Suffering an outage of over 6 hours, Facebook and their family of apps are finally emerging from a blackout that has sparked furore around the world.

Because of their size and global position, Facebook and other large companies have complicated systems they need to keep up and running and, to be fair, most of the time they do! There will be numerous automated and manual checks being performed on the systems all the time.

However, even with the best tools and processes, complacency can still set in. While Facebook has made no official announcement about the cause of their issues, other than to deny that it’s a DDOS attack, these are some common automation failures that can lead to problems like this not being detected before they hit a live environment.

Let’s take a closer look at what some of the underlying issues could be:

Insufficient contract automation around third party APIs

Third party APIs can change without warning and can cause large disruptions to your services. Contract testing ensures that the data flow between your software and third parties continues to conform to the agreed standards. It catches any unexpected changes that have the potential to break your own software before they make it into a production environment.

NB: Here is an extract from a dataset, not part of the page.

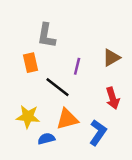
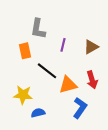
purple line: (77, 66) -> (63, 45), moved
orange triangle: (67, 119) -> (68, 85), moved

Badly-scoped automation (UI and API)

Automated testing can never catch all of the bugs coming through and often there is not enough time and money to build and execute huge suites of tests. Mapping your systems and potential points of failure can help define which systems are capable of causing critical failures or outages, and automation in these areas should be given priority. No one cares if your FAQ page has spelling mistakes if they cannot log in and use your service!

Infrequent use of existing automation

Ideally automation is run as part of a build pipeline in a team doing CI/CD. There are sometimes compromises (UI suites are slow to execute – often a subset is used for a smoke test and the full regression suite is run on a scheduled basis) but the more frequently it is run, the more quickly these issues are picked up. If the tests are run infrequently, or mothballed, then the value is lost.

Failures are not followed up

Sometimes automation finds issues and no one investigates them in a timely manner. A brittle automation suite can lead to failure fatigue (“The automation tests are always broken so it’s a waste of time investigating!”) so having robust automation is very important. Clear results reporting (such as a visible dashboard) assists in making sure someone is following up all failures as soon as possible.

Have you set a plan in place to ensure automation success?